- Given records:
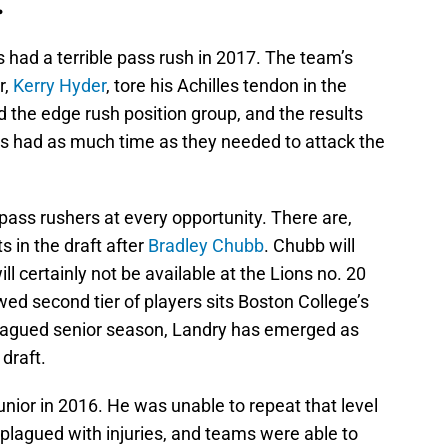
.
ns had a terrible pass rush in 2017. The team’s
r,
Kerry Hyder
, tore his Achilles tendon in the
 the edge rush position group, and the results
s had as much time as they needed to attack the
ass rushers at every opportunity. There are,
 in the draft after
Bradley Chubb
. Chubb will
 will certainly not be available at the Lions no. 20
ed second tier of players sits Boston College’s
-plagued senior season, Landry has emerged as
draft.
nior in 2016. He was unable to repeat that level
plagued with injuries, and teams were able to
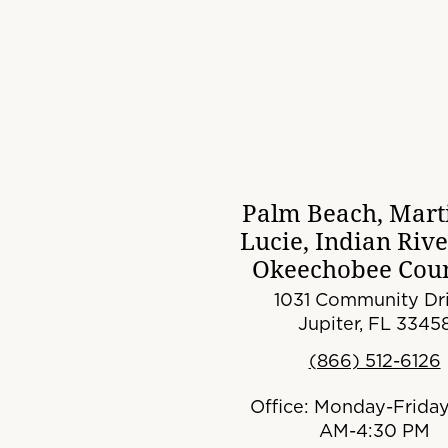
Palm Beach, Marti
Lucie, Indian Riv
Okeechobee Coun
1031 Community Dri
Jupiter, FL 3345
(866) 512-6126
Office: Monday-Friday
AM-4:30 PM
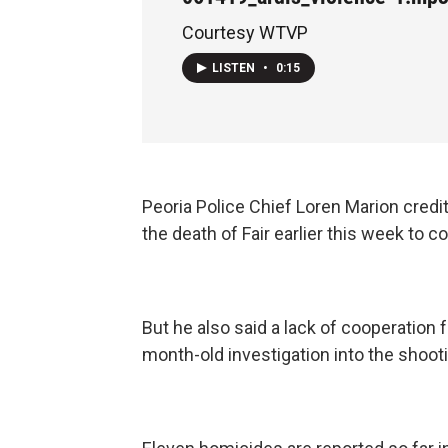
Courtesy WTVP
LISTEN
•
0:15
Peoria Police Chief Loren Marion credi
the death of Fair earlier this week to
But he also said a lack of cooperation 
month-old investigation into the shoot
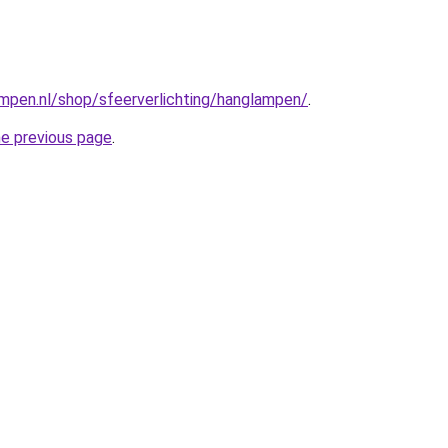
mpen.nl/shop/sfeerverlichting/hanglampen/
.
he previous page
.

- Task statement: Across the records, count the lines holding the string "will". Give the number and stop.

- Reply: 2